Since October 2007, the public debt has increased by $6.9 trillion. Most went to finance deficits, but about $650 billion went to expand the government’s investment portfolio, including a big jump in student loans. Before the financial crisis, Uncle Sam held less than $500 billion in cash, bonds, mortgages, and other financial instruments. Today, that portfolio has more than doubled, exceeding $1.1 trillion.

The U.S. Treasury has sold off many of its financial assets over the intervening years, yet it has greatly increased its holdings of student loan debt.

The federal government used to subsidize student borrowing not only by providing loans directly to students, but also by guaranteeing many private loans. In 2009, however, Congress eliminated private guarantees and dramatically expanded direct federal lending. The government’s portfolio of student loans has since increased from about $90 billion at the start of fiscal 2008 to more than $560 billion today.
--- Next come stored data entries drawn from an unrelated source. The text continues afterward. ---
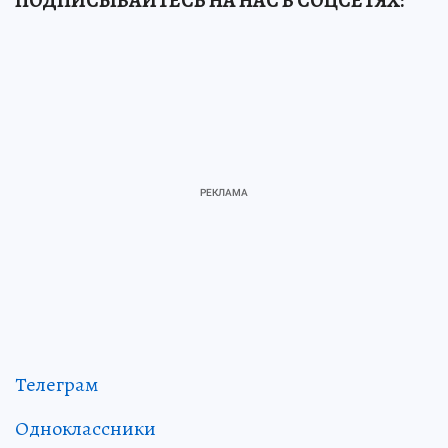
ПОДПИСЫВАЙТЕСЬ НА НАС В СОЦСЕТЯХ:
Телеграм
Одноклассники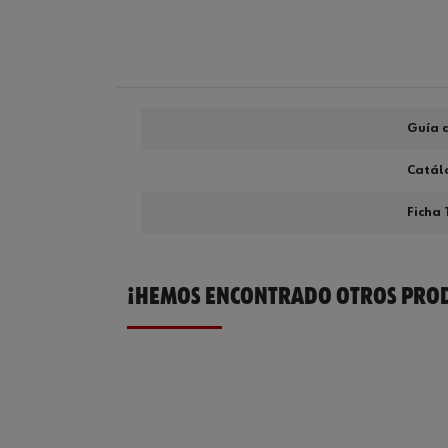
Guía d
Catál
Ficha 
¡HEMOS ENCONTRADO OTROS PROD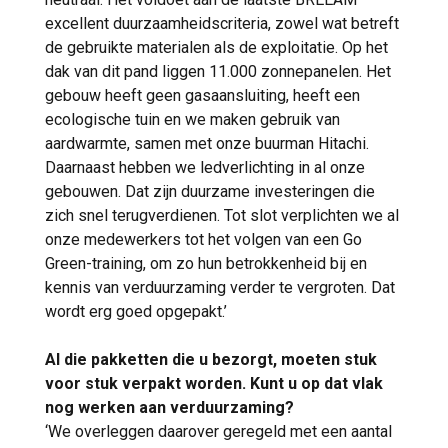
excellent duurzaamheidscriteria, zowel wat betreft
de gebruikte materialen als de exploitatie. Op het
dak van dit pand liggen 11.000 zonnepanelen. Het
gebouw heeft geen gasaansluiting, heeft een
ecologische tuin en we maken gebruik van
aardwarmte, samen met onze buurman Hitachi.
Daarnaast hebben we ledverlichting in al onze
gebouwen. Dat zijn duurzame investeringen die
zich snel terugverdienen. Tot slot verplichten we al
onze medewerkers tot het volgen van een Go
Green-training, om zo hun betrokkenheid bij en
kennis van verduurzaming verder te vergroten. Dat
wordt erg goed opgepakt.’
Al die pakketten die u bezorgt, moeten stuk
voor stuk verpakt worden. Kunt u op dat vlak
nog werken aan verduurzaming?
‘We overleggen daarover geregeld met een aantal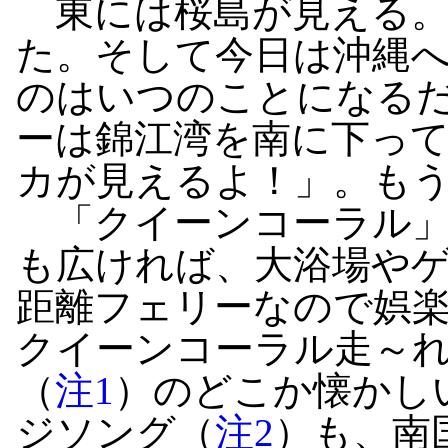
東には桜島が見える。
た。そして今日は沖縄
のはいつのことになる
ーは錦江湾を南に下っ
カが見えるよ！」。も
「クイーンコーラル」
も広ければ、大浴場や
距離フェリーなので娯楽
クイーンコーラル走～
（
注1
）のどこか懐かし
ジソング（
注2
）も、南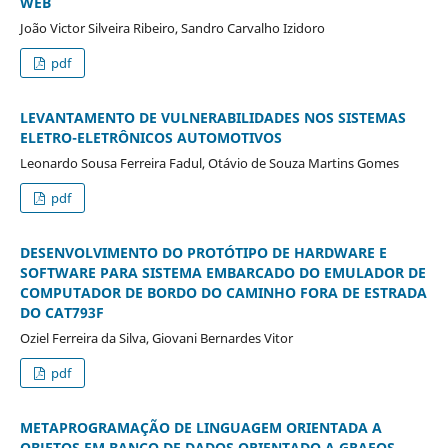
WEB
João Victor Silveira Ribeiro, Sandro Carvalho Izidoro
pdf
LEVANTAMENTO DE VULNERABILIDADES NOS SISTEMAS
ELETRO-ELETRÔNICOS AUTOMOTIVOS
Leonardo Sousa Ferreira Fadul, Otávio de Souza Martins Gomes
pdf
DESENVOLVIMENTO DO PROTÓTIPO DE HARDWARE E
SOFTWARE PARA SISTEMA EMBARCADO DO EMULADOR DE
COMPUTADOR DE BORDO DO CAMINHO FORA DE ESTRADA
DO CAT793F
Oziel Ferreira da Silva, Giovani Bernardes Vitor
pdf
METAPROGRAMAÇÃO DE LINGUAGEM ORIENTADA A
OBJETOS EM BANCO DE DADOS ORIENTADO A GRAFOS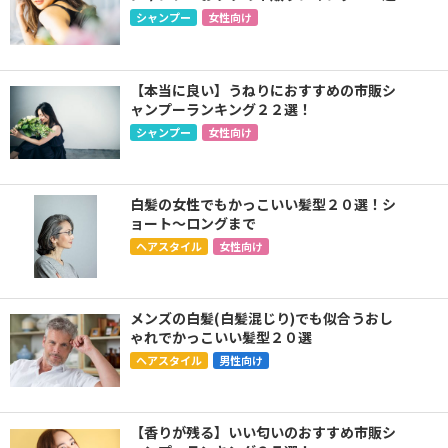
シャンプー
女性向け
【本当に良い】うねりにおすすめの市販シ
ャンプーランキング２２選！
シャンプー
女性向け
白髪の女性でもかっこいい髪型２０選！シ
ョート〜ロングまで
ヘアスタイル
女性向け
メンズの白髪(白髪混じり)でも似合うおし
ゃれでかっこいい髪型２０選
ヘアスタイル
男性向け
【香りが残る】いい匂いのおすすめ市販シ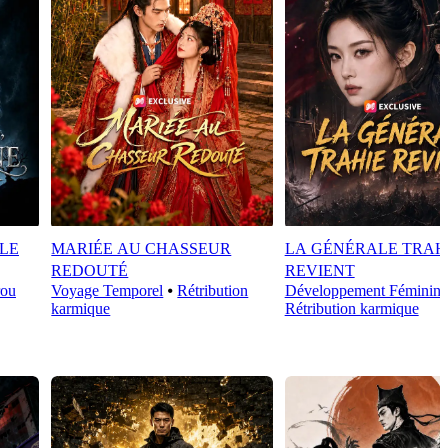
LE
MARIÉE AU CHASSEUR
LA GÉNÉRALE TRAH
REDOUTÉ
REVIENT
rou
Voyage Temporel
⦁
Rétribution
Développement Féminin
karmique
Rétribution karmique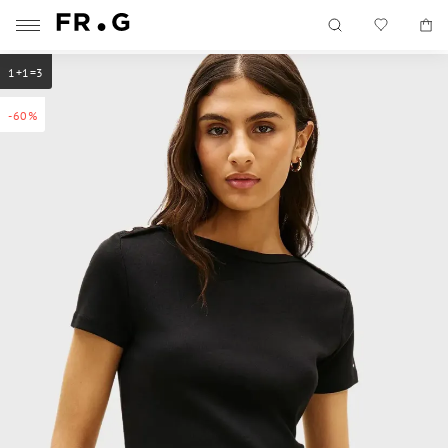
1+1=3
-60%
As a result, the government’s financial investments now total about $1.1 trillion, essentially all of which was financed by borrowing. The debt supporting Uncle Sam’s investment portfolio thus accounts for almost 10 percent of the $11.9 trillion in public debt.

If you told me that Congress was planning to borrow heavily to finance a variety of large-scale public investments, I wouldn’t necessarily balk. But I would want the country to have a proper conversation about the kind of investments we ought to make. That hasn’t really happened. Back in 2011, Christopher Papagianis and Arpit Gupta argued that “private sector is fighting the government for control of capital markets, and the government is winning”:

At first, government dominance of credit allocation is presented as a good thing, or as a choice between equally unpleasant outcomes. In the case of residential mortgages, government involvement is generally rationalized as a choice between government mortgages or no mortgages at all. Yet, the refusal to allow the market to find a price at which lenders are willing to assume the risks of consumer lending creates the real potential for much worse long-run outcomes.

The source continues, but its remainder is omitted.